**TASK INSTRUCTIONS**
Every entry below should be printed again exactly as it reads.

RECORDS: Begin

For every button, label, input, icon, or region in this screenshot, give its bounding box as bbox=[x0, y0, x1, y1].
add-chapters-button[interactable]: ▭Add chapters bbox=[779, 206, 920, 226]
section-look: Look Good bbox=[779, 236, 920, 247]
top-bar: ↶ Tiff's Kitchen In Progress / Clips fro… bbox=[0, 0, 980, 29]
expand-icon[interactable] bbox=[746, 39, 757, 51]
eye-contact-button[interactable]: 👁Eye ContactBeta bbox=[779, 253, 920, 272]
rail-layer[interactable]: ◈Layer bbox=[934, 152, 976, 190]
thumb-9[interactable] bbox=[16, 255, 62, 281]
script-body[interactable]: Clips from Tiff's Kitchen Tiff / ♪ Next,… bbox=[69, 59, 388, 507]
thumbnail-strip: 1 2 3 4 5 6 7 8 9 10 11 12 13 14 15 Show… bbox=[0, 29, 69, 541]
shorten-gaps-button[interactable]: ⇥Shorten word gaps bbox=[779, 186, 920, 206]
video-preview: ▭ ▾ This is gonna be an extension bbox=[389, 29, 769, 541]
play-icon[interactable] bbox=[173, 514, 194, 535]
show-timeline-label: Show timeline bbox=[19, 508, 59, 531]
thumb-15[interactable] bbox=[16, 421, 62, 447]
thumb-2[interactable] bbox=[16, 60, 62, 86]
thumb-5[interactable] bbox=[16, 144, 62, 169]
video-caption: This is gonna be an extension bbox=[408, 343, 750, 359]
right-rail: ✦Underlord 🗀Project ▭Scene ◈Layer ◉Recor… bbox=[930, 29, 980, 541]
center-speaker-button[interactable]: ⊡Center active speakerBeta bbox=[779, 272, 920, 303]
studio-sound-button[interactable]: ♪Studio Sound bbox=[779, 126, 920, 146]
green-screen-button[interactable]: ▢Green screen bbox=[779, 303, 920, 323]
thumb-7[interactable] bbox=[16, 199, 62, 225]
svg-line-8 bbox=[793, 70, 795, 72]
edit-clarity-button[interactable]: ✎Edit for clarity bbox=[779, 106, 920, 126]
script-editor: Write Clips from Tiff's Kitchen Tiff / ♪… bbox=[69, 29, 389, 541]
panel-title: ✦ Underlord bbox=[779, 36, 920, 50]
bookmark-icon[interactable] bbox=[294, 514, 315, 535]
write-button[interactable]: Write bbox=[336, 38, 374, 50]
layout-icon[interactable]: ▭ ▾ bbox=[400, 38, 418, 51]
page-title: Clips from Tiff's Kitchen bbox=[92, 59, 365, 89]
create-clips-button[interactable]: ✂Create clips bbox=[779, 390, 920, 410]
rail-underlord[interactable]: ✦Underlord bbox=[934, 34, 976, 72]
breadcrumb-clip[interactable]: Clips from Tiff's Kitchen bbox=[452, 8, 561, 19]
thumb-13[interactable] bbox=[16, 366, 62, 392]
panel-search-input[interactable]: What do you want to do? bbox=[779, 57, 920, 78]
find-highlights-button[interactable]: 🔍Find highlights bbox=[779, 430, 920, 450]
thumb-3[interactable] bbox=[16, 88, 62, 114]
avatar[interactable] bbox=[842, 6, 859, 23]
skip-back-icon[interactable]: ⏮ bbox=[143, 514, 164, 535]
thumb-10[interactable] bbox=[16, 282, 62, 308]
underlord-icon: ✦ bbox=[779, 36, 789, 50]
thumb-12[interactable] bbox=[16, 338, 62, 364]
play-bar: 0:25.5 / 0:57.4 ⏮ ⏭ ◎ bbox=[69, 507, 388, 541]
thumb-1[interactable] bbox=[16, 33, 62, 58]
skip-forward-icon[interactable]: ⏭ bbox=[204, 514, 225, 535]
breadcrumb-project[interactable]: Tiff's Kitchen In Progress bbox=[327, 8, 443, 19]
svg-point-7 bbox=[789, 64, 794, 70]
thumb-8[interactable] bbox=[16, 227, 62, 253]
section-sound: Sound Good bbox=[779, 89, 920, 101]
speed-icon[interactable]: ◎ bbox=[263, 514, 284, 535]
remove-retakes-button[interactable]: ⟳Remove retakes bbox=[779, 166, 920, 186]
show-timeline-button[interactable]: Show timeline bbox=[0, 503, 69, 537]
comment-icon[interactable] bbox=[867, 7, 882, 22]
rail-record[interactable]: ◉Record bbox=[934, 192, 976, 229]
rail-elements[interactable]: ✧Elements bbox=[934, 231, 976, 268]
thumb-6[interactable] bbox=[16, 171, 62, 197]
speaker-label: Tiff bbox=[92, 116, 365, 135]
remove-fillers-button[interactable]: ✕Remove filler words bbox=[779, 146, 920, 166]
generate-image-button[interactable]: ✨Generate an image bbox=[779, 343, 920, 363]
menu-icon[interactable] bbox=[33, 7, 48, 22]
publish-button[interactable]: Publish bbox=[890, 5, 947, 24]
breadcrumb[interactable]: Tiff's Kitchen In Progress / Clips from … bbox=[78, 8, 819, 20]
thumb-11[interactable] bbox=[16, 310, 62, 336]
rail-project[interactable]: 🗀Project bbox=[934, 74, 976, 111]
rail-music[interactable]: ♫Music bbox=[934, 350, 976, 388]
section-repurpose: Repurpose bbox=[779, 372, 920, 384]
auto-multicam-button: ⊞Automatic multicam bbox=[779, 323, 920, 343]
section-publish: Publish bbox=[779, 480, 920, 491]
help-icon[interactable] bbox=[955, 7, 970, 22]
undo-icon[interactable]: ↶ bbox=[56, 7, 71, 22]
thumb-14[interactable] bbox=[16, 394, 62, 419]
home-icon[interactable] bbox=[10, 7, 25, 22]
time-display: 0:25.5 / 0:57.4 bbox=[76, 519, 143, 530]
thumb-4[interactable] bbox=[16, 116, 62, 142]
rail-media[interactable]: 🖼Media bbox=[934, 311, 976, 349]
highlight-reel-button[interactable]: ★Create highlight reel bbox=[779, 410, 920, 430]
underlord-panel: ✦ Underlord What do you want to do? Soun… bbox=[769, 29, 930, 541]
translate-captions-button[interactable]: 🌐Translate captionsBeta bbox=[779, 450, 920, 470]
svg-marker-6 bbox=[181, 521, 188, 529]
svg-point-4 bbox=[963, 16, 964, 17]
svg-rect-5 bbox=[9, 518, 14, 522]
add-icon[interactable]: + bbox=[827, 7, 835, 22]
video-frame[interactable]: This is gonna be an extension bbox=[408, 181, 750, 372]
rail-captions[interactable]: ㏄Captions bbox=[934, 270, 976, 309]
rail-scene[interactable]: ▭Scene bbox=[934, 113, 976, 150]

RECORDS: End

**EXERCISE OUTPUT**
For every button, label, input, icon, or region in this screenshot, give its bounding box as bbox=[x0, y0, x1, y1].
add-chapters-button[interactable]: ▭Add chapters bbox=[779, 206, 920, 226]
section-look: Look Good bbox=[779, 236, 920, 247]
top-bar: ↶ Tiff's Kitchen In Progress / Clips fro… bbox=[0, 0, 980, 29]
expand-icon[interactable] bbox=[746, 39, 757, 51]
eye-contact-button[interactable]: 👁Eye ContactBeta bbox=[779, 253, 920, 272]
rail-layer[interactable]: ◈Layer bbox=[934, 152, 976, 190]
thumb-9[interactable] bbox=[16, 255, 62, 281]
script-body[interactable]: Clips from Tiff's Kitchen Tiff / ♪ Next,… bbox=[69, 59, 388, 507]
thumbnail-strip: 1 2 3 4 5 6 7 8 9 10 11 12 13 14 15 Show… bbox=[0, 29, 69, 541]
shorten-gaps-button[interactable]: ⇥Shorten word gaps bbox=[779, 186, 920, 206]
video-preview: ▭ ▾ This is gonna be an extension bbox=[389, 29, 769, 541]
play-icon[interactable] bbox=[173, 514, 194, 535]
show-timeline-label: Show timeline bbox=[19, 508, 59, 531]
thumb-15[interactable] bbox=[16, 421, 62, 447]
thumb-2[interactable] bbox=[16, 60, 62, 86]
thumb-5[interactable] bbox=[16, 144, 62, 169]
video-caption: This is gonna be an extension bbox=[408, 343, 750, 359]
right-rail: ✦Underlord 🗀Project ▭Scene ◈Layer ◉Recor… bbox=[930, 29, 980, 541]
center-speaker-button[interactable]: ⊡Center active speakerBeta bbox=[779, 272, 920, 303]
studio-sound-button[interactable]: ♪Studio Sound bbox=[779, 126, 920, 146]
green-screen-button[interactable]: ▢Green screen bbox=[779, 303, 920, 323]
thumb-7[interactable] bbox=[16, 199, 62, 225]
svg-line-8 bbox=[793, 70, 795, 72]
edit-clarity-button[interactable]: ✎Edit for clarity bbox=[779, 106, 920, 126]
script-editor: Write Clips from Tiff's Kitchen Tiff / ♪… bbox=[69, 29, 389, 541]
panel-title: ✦ Underlord bbox=[779, 36, 920, 50]
bookmark-icon[interactable] bbox=[294, 514, 315, 535]
write-button[interactable]: Write bbox=[336, 38, 374, 50]
layout-icon[interactable]: ▭ ▾ bbox=[400, 38, 418, 51]
page-title: Clips from Tiff's Kitchen bbox=[92, 59, 365, 89]
create-clips-button[interactable]: ✂Create clips bbox=[779, 390, 920, 410]
rail-underlord[interactable]: ✦Underlord bbox=[934, 34, 976, 72]
breadcrumb-clip[interactable]: Clips from Tiff's Kitchen bbox=[452, 8, 561, 19]
thumb-13[interactable] bbox=[16, 366, 62, 392]
panel-search-input[interactable]: What do you want to do? bbox=[779, 57, 920, 78]
find-highlights-button[interactable]: 🔍Find highlights bbox=[779, 430, 920, 450]
thumb-3[interactable] bbox=[16, 88, 62, 114]
avatar[interactable] bbox=[842, 6, 859, 23]
skip-back-icon[interactable]: ⏮ bbox=[143, 514, 164, 535]
thumb-10[interactable] bbox=[16, 282, 62, 308]
underlord-icon: ✦ bbox=[779, 36, 789, 50]
thumb-12[interactable] bbox=[16, 338, 62, 364]
play-bar: 0:25.5 / 0:57.4 ⏮ ⏭ ◎ bbox=[69, 507, 388, 541]
thumb-1[interactable] bbox=[16, 33, 62, 58]
skip-forward-icon[interactable]: ⏭ bbox=[204, 514, 225, 535]
breadcrumb-project[interactable]: Tiff's Kitchen In Progress bbox=[327, 8, 443, 19]
svg-point-7 bbox=[789, 64, 794, 70]
thumb-8[interactable] bbox=[16, 227, 62, 253]
section-sound: Sound Good bbox=[779, 89, 920, 101]
speed-icon[interactable]: ◎ bbox=[263, 514, 284, 535]
remove-retakes-button[interactable]: ⟳Remove retakes bbox=[779, 166, 920, 186]
show-timeline-button[interactable]: Show timeline bbox=[0, 503, 69, 537]
comment-icon[interactable] bbox=[867, 7, 882, 22]
rail-record[interactable]: ◉Record bbox=[934, 192, 976, 229]
rail-elements[interactable]: ✧Elements bbox=[934, 231, 976, 268]
thumb-6[interactable] bbox=[16, 171, 62, 197]
speaker-label: Tiff bbox=[92, 116, 365, 135]
remove-fillers-button[interactable]: ✕Remove filler words bbox=[779, 146, 920, 166]
generate-image-button[interactable]: ✨Generate an image bbox=[779, 343, 920, 363]
menu-icon[interactable] bbox=[33, 7, 48, 22]
publish-button[interactable]: Publish bbox=[890, 5, 947, 24]
breadcrumb[interactable]: Tiff's Kitchen In Progress / Clips from … bbox=[78, 8, 819, 20]
thumb-11[interactable] bbox=[16, 310, 62, 336]
rail-project[interactable]: 🗀Project bbox=[934, 74, 976, 111]
rail-music[interactable]: ♫Music bbox=[934, 350, 976, 388]
section-repurpose: Repurpose bbox=[779, 372, 920, 384]
auto-multicam-button: ⊞Automatic multicam bbox=[779, 323, 920, 343]
section-publish: Publish bbox=[779, 480, 920, 491]
help-icon[interactable] bbox=[955, 7, 970, 22]
undo-icon[interactable]: ↶ bbox=[56, 7, 71, 22]
thumb-14[interactable] bbox=[16, 394, 62, 419]
home-icon[interactable] bbox=[10, 7, 25, 22]
time-display: 0:25.5 / 0:57.4 bbox=[76, 519, 143, 530]
thumb-4[interactable] bbox=[16, 116, 62, 142]
rail-media[interactable]: 🖼Media bbox=[934, 311, 976, 349]
highlight-reel-button[interactable]: ★Create highlight reel bbox=[779, 410, 920, 430]
underlord-panel: ✦ Underlord What do you want to do? Soun… bbox=[769, 29, 930, 541]
translate-captions-button[interactable]: 🌐Translate captionsBeta bbox=[779, 450, 920, 470]
svg-marker-6 bbox=[181, 521, 188, 529]
svg-point-4 bbox=[963, 16, 964, 17]
svg-rect-5 bbox=[9, 518, 14, 522]
add-icon[interactable]: + bbox=[827, 7, 835, 22]
video-frame[interactable]: This is gonna be an extension bbox=[408, 181, 750, 372]
rail-captions[interactable]: ㏄Captions bbox=[934, 270, 976, 309]
rail-scene[interactable]: ▭Scene bbox=[934, 113, 976, 150]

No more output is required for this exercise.